I'm the Legal counsel of W3C. But W3C itself is a cooperation between hosting institutions, namely MIT, ERCIM, Keio University and Beihang University). I am attached to the ERCIM host. This means I also have responsibility for legal matters within ERCIM.
The position reserves a very diverse set of fields of action, including licensing, contract creation, contract management, and HR issues. Of course, policy, including public policy considerations play a big role. By its nature, this part of my activities is hardly visible to the outside world. The most visible part is that I'm the chair of most of the Patent Advisory Groups of W3C. (See the XML Security PAG e.g.)

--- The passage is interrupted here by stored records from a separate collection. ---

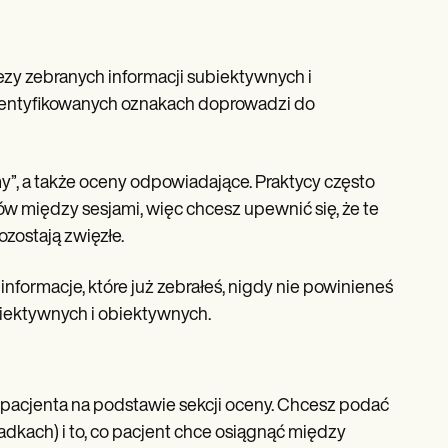
zy zebranych informacji subiektywnych i
dentyfikowanych oznakach doprowadzi do
my”, a także oceny odpowiadające. Praktycy często
ów między sesjami, więc chcesz upewnić się, że te
ozostają zwięzłe.
informacje, które już zebrałeś, nigdy nie powinieneś
ubiektywnych i obiektywnych.
 pacjenta na podstawie sekcji oceny. Chcesz podać
dkach) i to, co pacjent chce osiągnąć między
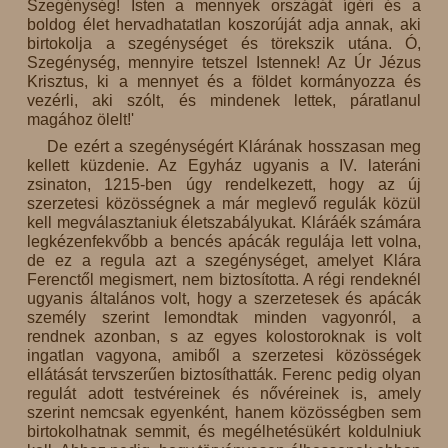
Szegénység! Isten a mennyek országát ígéri és a
boldog élet hervadhatatlan koszorúját adja annak, aki
birtokolja a szegénységet és törekszik utána. Ó,
Szegénység, mennyire tetszel Istennek! Az Úr Jézus
Krisztus, ki a mennyet és a földet kormányozza és
vezérli, aki szólt, és mindenek lettek, páratlanul
magához ölelt!'
De ezért a szegénységért Klárának hosszasan meg
kellett küzdenie. Az Egyház ugyanis a IV. lateráni
zsinaton, 1215-ben úgy rendelkezett, hogy az új
szerzetesi közösségnek a már meglevő regulák közül
kell megválasztaniuk életszabályukat. Kláráék számára
legkézenfekvőbb a bencés apácák regulája lett volna,
de ez a regula azt a szegénységet, amelyet Klára
Ferenctől megismert, nem biztosította. A régi rendeknél
ugyanis általános volt, hogy a szerzetesek és apácák
személy szerint lemondtak minden vagyonról, a
rendnek azonban, s az egyes kolostoroknak is volt
ingatlan vagyona, amiből a szerzetesi közösségek
ellátását tervszerűen biztosíthatták. Ferenc pedig olyan
regulát adott testvéreinek és nővéreinek is, amely
szerint nemcsak egyenként, hanem közösségben sem
birtokolhatnak semmit, és megélhetésükért koldulniuk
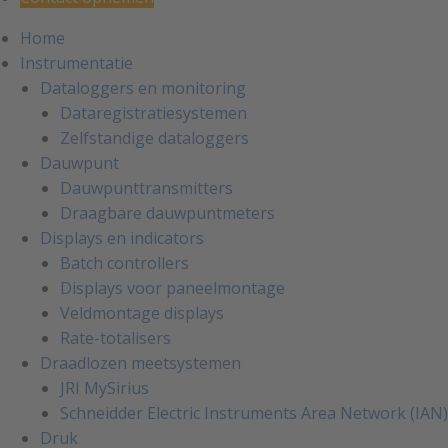
Home
Instrumentatie
Dataloggers en monitoring
Dataregistratiesystemen
Zelfstandige dataloggers
Dauwpunt
Dauwpunttransmitters
Draagbare dauwpuntmeters
Displays en indicators
Batch controllers
Displays voor paneelmontage
Veldmontage displays
Rate-totalisers
Draadlozen meetsystemen
JRI MySirius
Schneidder Electric Instruments Area Network (IAN)
Druk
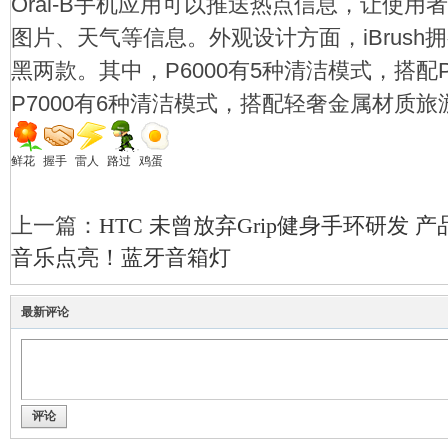
Oral-B手机应用可以推送热点信息，让使
图片、天气等信息。外观设计方面，iBrush拥有
黑两款。其中，P6000有5种清洁模式，搭配
P7000有6种清洁模式，搭配轻奢金属材质旅
鲜花
握手
雷人
路过
鸡蛋
上一篇：
HTC 未曾放弃Grip健身手环研发 
音乐点亮！蓝牙音箱灯
最新评论
评论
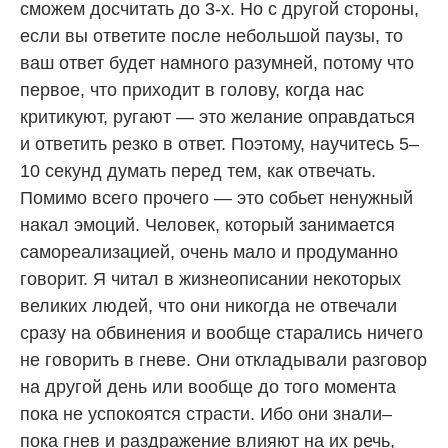
сможем досчитать до 3-х. Но с другой стороны,
если вы ответите после небольшой паузы, то
ваш ответ будет намного разумней, потому что
первое, что приходит в голову, когда нас
критикуют, ругают — это желание оправдаться
и ответить резко в ответ. Поэтому, научитесь 5–
10 секунд думать перед тем, как отвечать.
Помимо всего прочего — это собьет ненужный
накал эмоций. Человек, который занимается
самореализацией, очень мало и продуманно
говорит. Я читал в жизнеописании некоторых
великих людей, что они никогда не отвечали
сразу на обвинения и вообще старались ничего
не говорить в гневе. Они откладывали разговор
на другой день или вообще до того момента
пока не успокоятся страсти. Ибо они знали–
пока гнев и раздражение влияют на их речь,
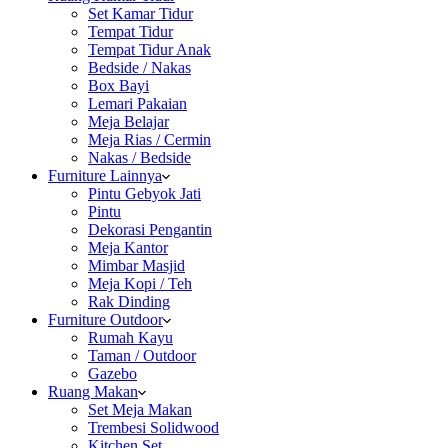
Set Kamar Tidur
Tempat Tidur
Tempat Tidur Anak
Bedside / Nakas
Box Bayi
Lemari Pakaian
Meja Belajar
Meja Rias / Cermin
Nakas / Bedside
Furniture Lainnya
Pintu Gebyok Jati
Pintu
Dekorasi Pengantin
Meja Kantor
Mimbar Masjid
Meja Kopi / Teh
Rak Dinding
Furniture Outdoor
Rumah Kayu
Taman / Outdoor
Gazebo
Ruang Makan
Set Meja Makan
Trembesi Solidwood
Kitchen Set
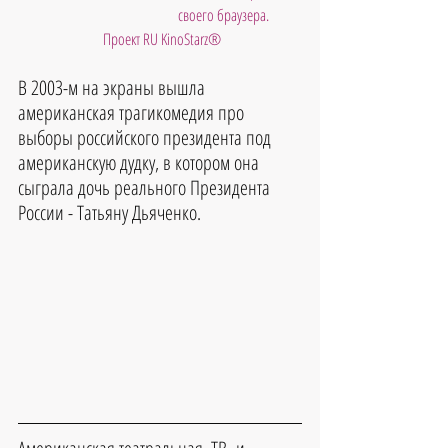
своего браузера. 
 Проект RU KinoStarz®
В 2003-м на экраны вышла 
американская трагикомедия про 
выборы российского президента под 
американскую дудку, в котором она 
сыграла дочь реального Президента 
России - Татьяну Дьяченко.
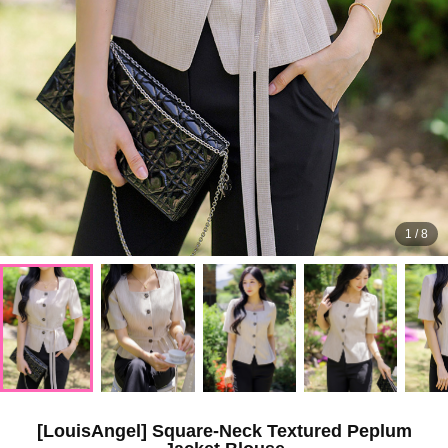
1
/
8
[LouisAngel] Square-Neck Textured Peplum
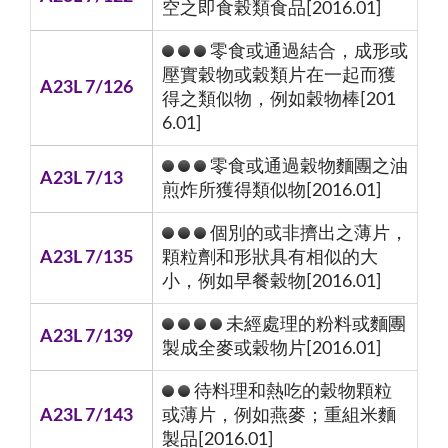
空之即食榖類食品[2016.01]
零食或通過結合，成形或
壓實穀物或穀類片在一起而獲
A23L 7/126
得之類似物，例如穀物棒[201
6.01]
零食或通過穀物麵團之油
A23L 7/13
煎炸所獲得類似物[2016.01]
個別的或非擠出之薄片，
A23L 7/135
顆粒劑和形狀具有相似的大
小，例如早餐穀物[2016.01]
未經處理的粉料或麵團
A23L 7/139
製成全麥或穀物片[2016.01]
待料理和熱吃的穀物顆粒
A23L 7/143
或薄片，例如燕麥；重組米麵
製品[2016.01]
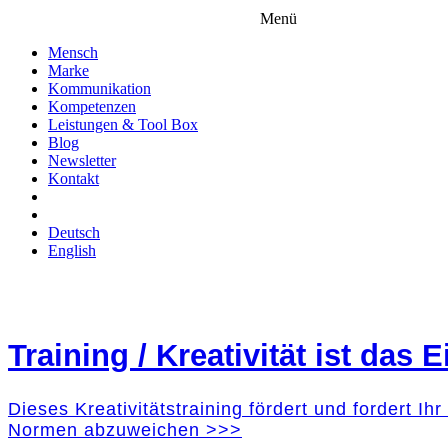
Menü
Mensch
Marke
Kommunikation
Kompetenzen
Leistungen & Tool Box
Blog
Newsletter
Kontakt
Deutsch
English
Training / Kreativität ist das
Dieses Kreativitätstraining fördert und fordert I
Normen abzuweichen >>>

From joining W3C in 1999 until November 2013, I was responsible for all Privacy works within W3C mainly working on the P3P and later on Tracking Protection (DNT) where I pushed to make DNT usage compatible with a European Consent mechanism for the Directive on Electronic Communications I'm still proud of my participation in the PRIME project and the PrimeLife project.

I'm now the technical coordinator of the STREWS project, a EU research project and support action that is targeted towards Web Security. For me IT Security and data protection are very much related.

As I participated in the works on the reform of the European Standardisation system since 2006, the European Commission selected me as an expert from W3C into the European Multistakeholder Platform for Standardisation.

Other things

Having only missed 3 times the EDV-Gerichtstag I am a fan and in the Board of the Association carrying the conference.